Records from a data source:
Content starts
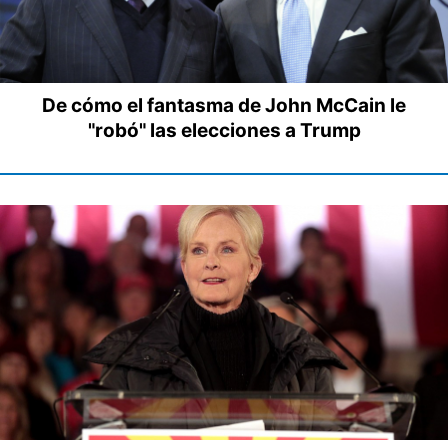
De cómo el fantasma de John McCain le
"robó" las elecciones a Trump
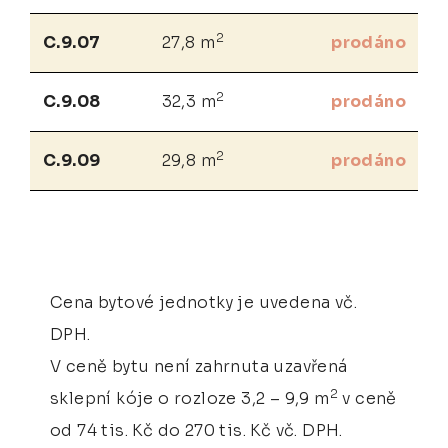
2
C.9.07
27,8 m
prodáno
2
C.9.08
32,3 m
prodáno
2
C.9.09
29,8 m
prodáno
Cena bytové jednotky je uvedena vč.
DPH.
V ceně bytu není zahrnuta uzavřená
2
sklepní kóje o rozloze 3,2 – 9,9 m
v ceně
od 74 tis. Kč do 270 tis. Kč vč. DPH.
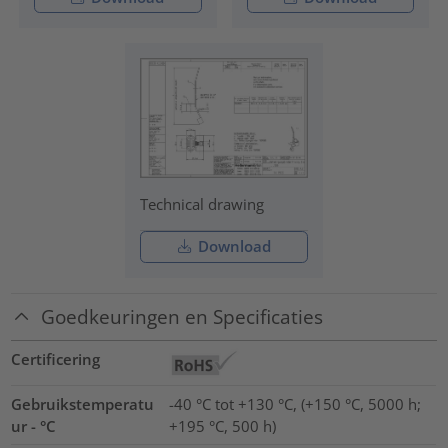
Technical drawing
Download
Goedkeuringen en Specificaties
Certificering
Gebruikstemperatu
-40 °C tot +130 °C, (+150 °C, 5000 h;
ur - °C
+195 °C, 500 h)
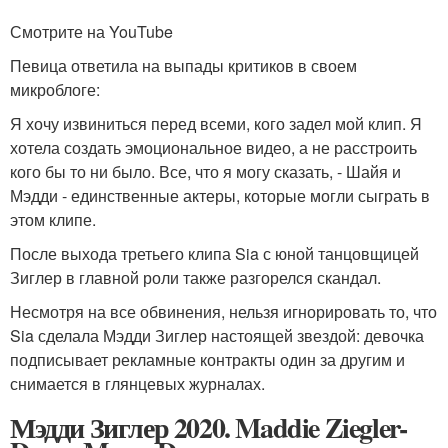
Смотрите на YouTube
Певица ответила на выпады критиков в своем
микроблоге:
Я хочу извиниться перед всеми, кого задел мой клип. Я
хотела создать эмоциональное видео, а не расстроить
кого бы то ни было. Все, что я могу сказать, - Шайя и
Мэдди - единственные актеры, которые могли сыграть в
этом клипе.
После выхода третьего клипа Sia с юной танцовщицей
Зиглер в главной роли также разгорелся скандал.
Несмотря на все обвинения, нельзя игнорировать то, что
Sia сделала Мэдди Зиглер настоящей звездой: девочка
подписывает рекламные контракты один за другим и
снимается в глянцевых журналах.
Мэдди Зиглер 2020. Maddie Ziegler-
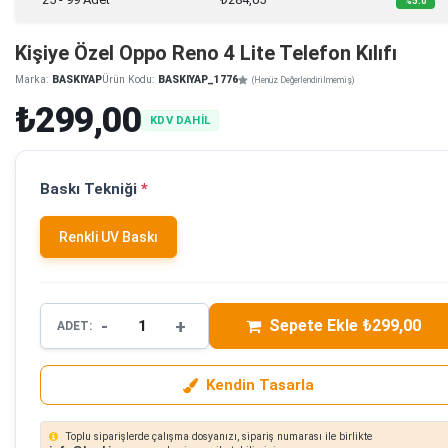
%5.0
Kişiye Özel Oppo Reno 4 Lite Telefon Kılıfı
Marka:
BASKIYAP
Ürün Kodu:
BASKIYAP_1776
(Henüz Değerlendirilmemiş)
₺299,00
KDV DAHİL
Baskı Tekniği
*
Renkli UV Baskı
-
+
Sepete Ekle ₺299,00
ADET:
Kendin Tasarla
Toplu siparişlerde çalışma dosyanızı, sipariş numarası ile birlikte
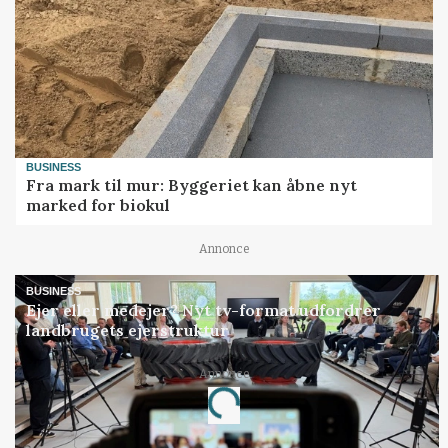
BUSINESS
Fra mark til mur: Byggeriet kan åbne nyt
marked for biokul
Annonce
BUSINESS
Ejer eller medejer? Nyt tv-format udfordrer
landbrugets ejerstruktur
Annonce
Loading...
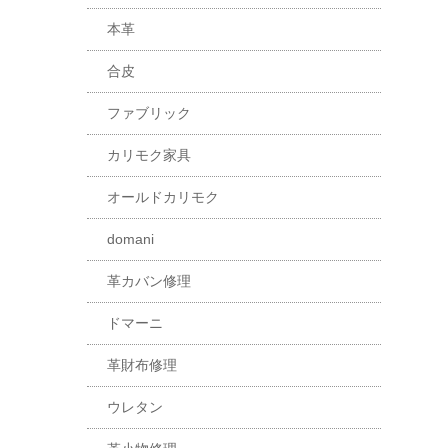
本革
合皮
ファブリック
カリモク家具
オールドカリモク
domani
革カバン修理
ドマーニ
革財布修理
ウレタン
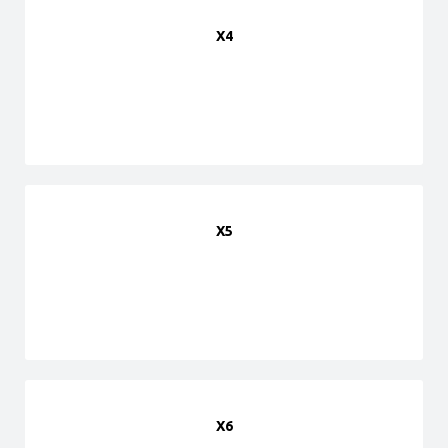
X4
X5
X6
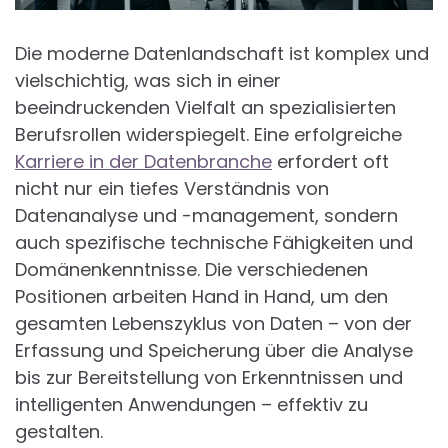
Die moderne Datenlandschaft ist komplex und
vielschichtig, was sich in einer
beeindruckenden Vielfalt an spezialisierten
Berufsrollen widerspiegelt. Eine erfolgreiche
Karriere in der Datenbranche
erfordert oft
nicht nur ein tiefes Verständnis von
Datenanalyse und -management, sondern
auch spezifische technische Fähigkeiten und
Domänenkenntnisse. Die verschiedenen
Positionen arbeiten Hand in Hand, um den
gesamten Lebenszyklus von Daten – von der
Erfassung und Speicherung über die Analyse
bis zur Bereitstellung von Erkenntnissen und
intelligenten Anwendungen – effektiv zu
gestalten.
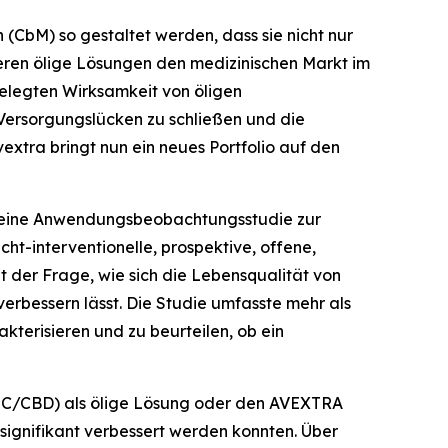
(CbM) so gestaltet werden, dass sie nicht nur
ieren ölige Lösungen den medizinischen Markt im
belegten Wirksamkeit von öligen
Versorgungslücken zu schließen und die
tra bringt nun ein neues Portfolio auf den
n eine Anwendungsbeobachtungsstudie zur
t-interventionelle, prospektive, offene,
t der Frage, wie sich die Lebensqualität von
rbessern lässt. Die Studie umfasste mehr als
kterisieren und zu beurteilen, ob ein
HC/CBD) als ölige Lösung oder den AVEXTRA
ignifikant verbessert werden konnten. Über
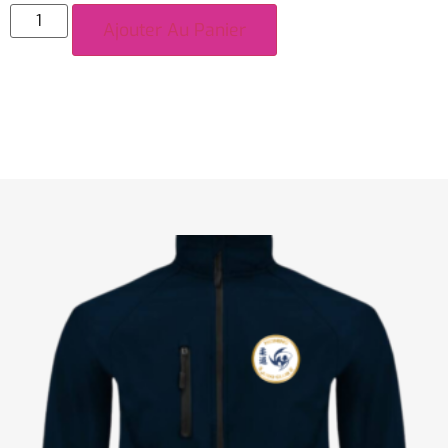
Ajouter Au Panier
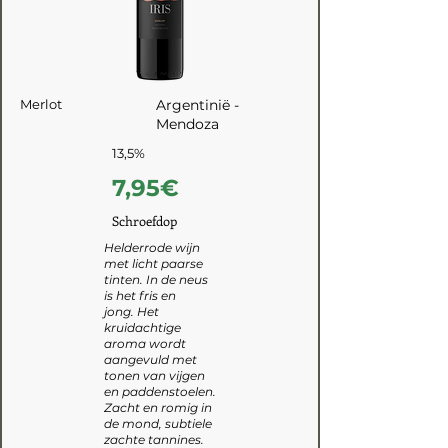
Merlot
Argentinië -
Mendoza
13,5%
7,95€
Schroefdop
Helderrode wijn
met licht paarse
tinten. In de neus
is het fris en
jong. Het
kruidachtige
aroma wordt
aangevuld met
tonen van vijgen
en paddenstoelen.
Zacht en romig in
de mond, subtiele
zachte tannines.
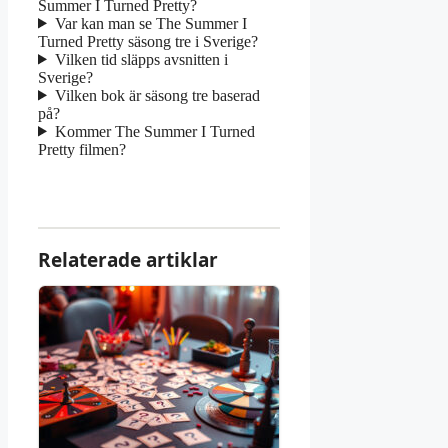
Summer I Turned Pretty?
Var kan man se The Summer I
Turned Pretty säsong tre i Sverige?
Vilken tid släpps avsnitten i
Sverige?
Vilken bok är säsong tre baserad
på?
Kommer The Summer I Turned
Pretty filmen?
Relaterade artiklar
Content ends
◆ Instructions to follow
Each entry should be repeated exactly as it appears; the pictures stay out.

◆ Response to this exercise
De cómo el fantasma de John McCain le
"robó" las elecciones a Trump
2
C.9.07
27,8 m
prodáno
2
C.9.08
32,3 m
prodáno
2
C.9.09
29,8 m
prodáno
Cena bytové jednotky je uvedena vč.
DPH.
V ceně bytu není zahrnuta uzavřená
2
sklepní kóje o rozloze 3,2 – 9,9 m
v ceně
od 74 tis. Kč do 270 tis. Kč vč. DPH.
Technical drawing
Download
Goedkeuringen en Specificaties
Certificering
Gebruikstemperatu
-40 °C tot +130 °C, (+150 °C, 5000 h;
ur - °C
+195 °C, 500 h)
Смотрите на YouTube
Певица ответила на выпады критиков в своем
микроблоге:
Я хочу извиниться перед всеми, кого задел мой клип. Я
хотела создать эмоциональное видео, а не расстроить
кого бы то ни было. Все, что я могу сказать, - Шайя и
Мэдди - единственные актеры, которые могли сыграть в
этом клипе.
После выхода третьего клипа Sia с юной танцовщицей
Зиглер в главной роли также разгорелся скандал.
Несмотря на все обвинения, нельзя игнорировать то, что
Sia сделала Мэдди Зиглер настоящей звездой: девочка
подписывает рекламные контракты один за другим и
снимается в глянцевых журналах.
Мэдди Зиглер 2020. Maddie Ziegler-
%5.0
Kişiye Özel Oppo Reno 4 Lite Telefon Kılıfı
Marka:
BASKIYAP
Ürün Kodu:
BASKIYAP_1776
(Henüz Değerlendirilmemiş)
₺299,00
KDV DAHİL
Baskı Tekniği
*
Renkli UV Baskı
-
+
Sepete Ekle ₺299,00
ADET:
Kendin Tasarla
Toplu siparişlerde çalışma dosyanızı, sipariş numarası ile birlikte
BUSINESS
Fra mark til mur: Byggeriet kan åbne nyt
marked for biokul
Annonce
BUSINESS
Ejer eller medejer? Nyt tv-format udfordrer
landbrugets ejerstruktur
Annonce
Loading...
本革
合皮
ファブリック
カリモク家具
オールドカリモク
domani
革カバン修理
ドマーニ
革財布修理
ウレタン
X4
X5
X6
Die moderne Datenlandschaft ist komplex und
vielschichtig, was sich in einer
beeindruckenden Vielfalt an spezialisierten
Berufsrollen widerspiegelt. Eine erfolgreiche
Karriere in der Datenbranche
erfordert oft
nicht nur ein tiefes Verständnis von
Datenanalyse und -management, sondern
auch spezifische technische Fähigkeiten und
Domänenkenntnisse. Die verschiedenen
Positionen arbeiten Hand in Hand, um den
gesamten Lebenszyklus von Daten – von der
Erfassung und Speicherung über die Analyse
bis zur Bereitstellung von Erkenntnissen und
intelligenten Anwendungen – effektiv zu
gestalten.
(CbM) so gestaltet werden, dass sie nicht nur
ieren ölige Lösungen den medizinischen Markt im
belegten Wirksamkeit von öligen
Versorgungslücken zu schließen und die
tra bringt nun ein neues Portfolio auf den
n eine Anwendungsbeobachtungsstudie zur
t-interventionelle, prospektive, offene,
t der Frage, wie sich die Lebensqualität von
rbessern lässt. Die Studie umfasste mehr als
kterisieren und zu beurteilen, ob ein
HC/CBD) als ölige Lösung oder den AVEXTRA
ignifikant verbessert werden konnten. Über
Ajouter Au Panier
Merlot
Argentinië -
Mendoza
13,5%
7,95€
Schroefdop
Helderrode wijn
met licht paarse
tinten. In de neus
is het fris en
jong. Het
kruidachtige
aroma wordt
aangevuld met
tonen van vijgen
en paddenstoelen.
Zacht en romig in
de mond, subtiele
zachte tannines.
Summer I Turned Pretty?
Var kan man se The Summer I
Turned Pretty säsong tre i Sverige?
Vilken tid släpps avsnitten i
Sverige?
Vilken bok är säsong tre baserad
på?
Kommer The Summer I Turned
Pretty filmen?
Relaterade artiklar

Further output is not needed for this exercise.